Baptists eye sex-offender database
By Peter Smith
June 13, 2007
SAN ANTONIO -- The Southern Baptist Convention took a step yesterday that could lead to the creation of a database of pastors who have committed sexual misconduct.
The convention overwhelmingly voted without debate to ask its Executive Committee to study the feasibility of creating such a database. The committee is required to report back to next year's convention.
The database would include names of those "credibly accused of, personally confessed to, or legally been convicted of sexual harassment or abuse," according to the motion approved by the convention on the first day of its two-day meeting.
The aim would be to prevent a minister who offends in one church from finding a job in another where the minister's history is unknown.

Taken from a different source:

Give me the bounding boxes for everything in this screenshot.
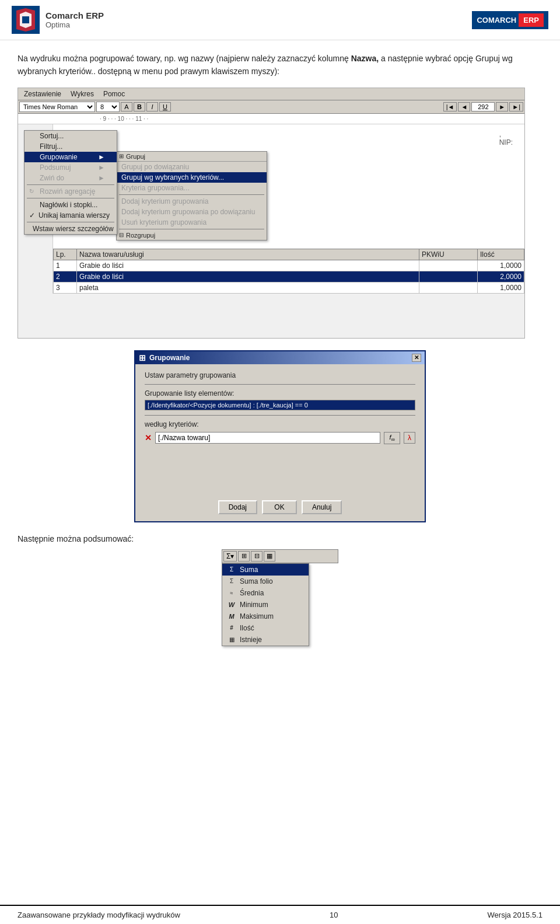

"I'm not smart enough to establish what should be done, but I'm asking them to investigate," Enid, Okla., pastor Wade Burleson, sponsor of the measure, said after the vote.

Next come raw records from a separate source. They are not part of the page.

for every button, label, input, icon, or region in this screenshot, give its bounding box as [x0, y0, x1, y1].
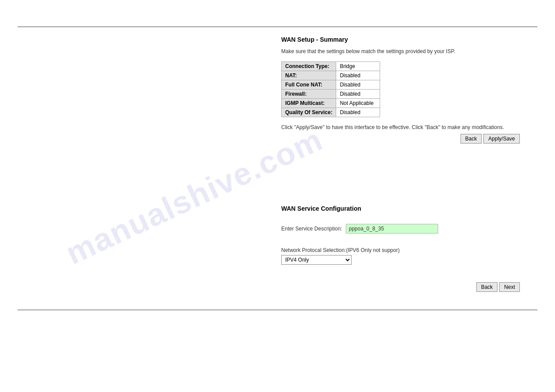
table-cell-label: Firewall:: [282, 90, 336, 99]
wan-service-title: WAN Service Configuration: [281, 205, 520, 212]
service-back-button[interactable]: Back: [476, 282, 498, 292]
table-cell-value: Not Applicable: [336, 99, 380, 108]
table-cell-value: Disabled: [336, 108, 380, 117]
table-row: Firewall:Disabled: [282, 90, 380, 99]
service-button-row: Back Next: [281, 282, 520, 301]
table-cell-label: Full Cone NAT:: [282, 80, 336, 90]
table-row: Full Cone NAT:Disabled: [282, 80, 380, 90]
service-description-label: Enter Service Description:: [281, 226, 342, 232]
table-cell-value: Bridge: [336, 62, 380, 71]
service-description-input[interactable]: [346, 224, 438, 234]
summary-button-row: Back Apply/Save: [281, 134, 520, 144]
service-next-button[interactable]: Next: [499, 282, 520, 292]
table-cell-label: Connection Type:: [282, 62, 336, 71]
network-protocol-select[interactable]: IPV4 Only IPV6 Only IPV4 and IPV6: [281, 255, 352, 265]
summary-back-button[interactable]: Back: [461, 134, 482, 144]
table-row: NAT:Disabled: [282, 71, 380, 80]
table-cell-value: Disabled: [336, 71, 380, 80]
bottom-border: [18, 309, 537, 310]
table-cell-label: NAT:: [282, 71, 336, 80]
wan-summary-title: WAN Setup - Summary: [281, 36, 520, 43]
wan-service-section: WAN Service Configuration Enter Service …: [281, 205, 520, 301]
table-cell-value: Disabled: [336, 80, 380, 90]
wan-summary-description: Make sure that the settings below match …: [281, 48, 520, 54]
apply-save-button[interactable]: Apply/Save: [483, 134, 520, 144]
click-instruction-text: Click "Apply/Save" to have this interfac…: [281, 124, 520, 130]
table-row: Connection Type:Bridge: [282, 62, 380, 71]
table-row: Quality Of Service:Disabled: [282, 108, 380, 117]
service-description-row: Enter Service Description:: [281, 224, 520, 234]
table-cell-value: Disabled: [336, 90, 380, 99]
table-cell-label: IGMP Multicast:: [282, 99, 336, 108]
network-protocol-label: Network Protocal Selection:(IPV6 Only no…: [281, 247, 520, 253]
table-row: IGMP Multicast:Not Applicable: [282, 99, 380, 108]
spacer: [281, 152, 520, 205]
wan-summary-section: WAN Setup - Summary Make sure that the s…: [281, 36, 520, 144]
main-content: WAN Setup - Summary Make sure that the s…: [264, 27, 537, 309]
table-cell-label: Quality Of Service:: [282, 108, 336, 117]
summary-table: Connection Type:BridgeNAT:DisabledFull C…: [281, 61, 380, 117]
network-protocol-group: Network Protocal Selection:(IPV6 Only no…: [281, 247, 520, 265]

Christa Brown, an advocate for victims, called the vote "very positive."
"Southern Baptists have taken a step forward here in San Antonio today, and we hope they will build on it to make kids safer for the future," she said.
Brown is the Baptist coordinator of the Survivors Network of those Abused by Priests, an advocacy group that played a major role in exposing the extent of sexual abuse among Roman Catholic clergy. It has expanded its advocacy to other denominations.
"We have no reason to believe that the scope of the problem (in the Southern Baptist Convention) is any less than what it is among Catholics," she said.
Brown said such a database is needed, saying she was abused as a child in a Southern Baptist church, that another minister knew of it -- and that it took her extensive work to discover the man she said abused her was still ministering to children in another state.
"Southern Baptists would probably like people to think the lack of data is the lack of a problem," Brown said. "Victims try to report it, but where do they report it?"
The Baptist convention wraps up today at the Henry B. Gonzalez Convention Center.
The issue of sexual abuse was highlighted earlier this year with the recent revelation by the Web site EthicsDaily.com that two registered sex offenders, Richard Yates Quinn and Dale Don McKee, were living on campus at the Southern Baptist Theological Seminary in Louisville.
Seminary spokesman Lawrence Smith said that because of rules on student confidentiality, he couldn't confirm the students were registered sex offenders, but he said a Richard Yates Quinn graduated in May with a master of arts in Christian counseling and a Dale Don McKee took classes in the spring semester but is not currently registered as a student.
Quinn's name, which appeared on the Kentucky list earlier this year, is no longer on it, which could indicate that he has moved out of state.
Smith said that, beginning in the fall of 2006, the seminary has asked all applicants if they are registered sex offenders. If the answer is yes, they automatically are disqualified from admission, although he said the seminary does not check all sex-offender databases to verify negative answers.